**Collected data**
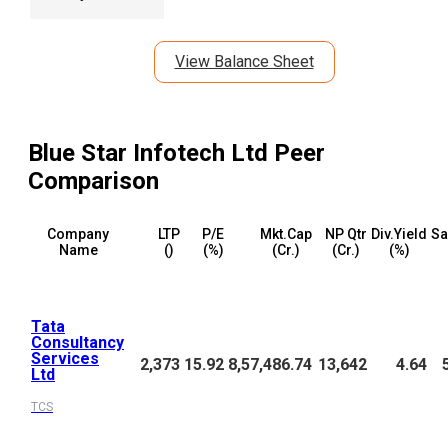
View Balance Sheet
Blue Star Infotech Ltd
Peer
Comparison
Company
LTP
P/E
Mkt.Cap
NP Qtr
Div.Yield
Sa
Name
(₹)
(%)
(₹Cr.)
(₹Cr.)
(%)
Tata
Consultancy
Services
2,373
15.92
8,57,486.74
13,642
4.64
Ltd
TCS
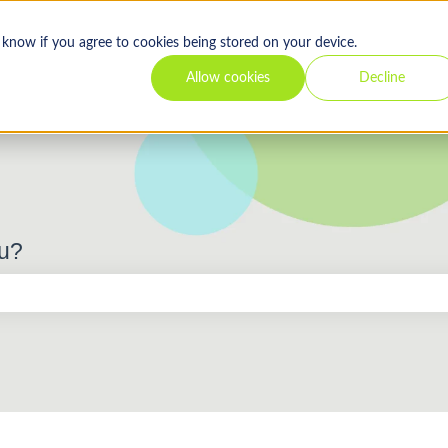
s know if you agree to cookies being stored on your device.
Allow cookies
Decline
ou?
 the search field is empty.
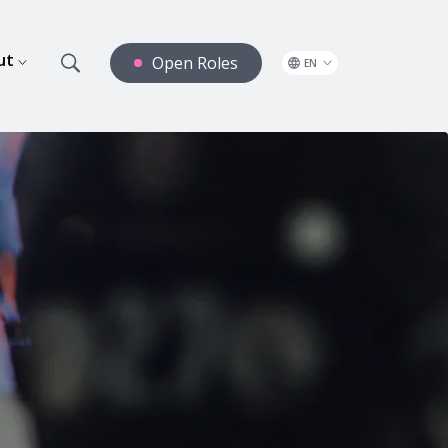
ut
Open Roles
EN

**ACTION ITEM**
Copy every line in the data above that has the string "cookies" in it.

**RESPONSE BELOW**
s know if you agree to cookies being stored on your device.
Allow cookies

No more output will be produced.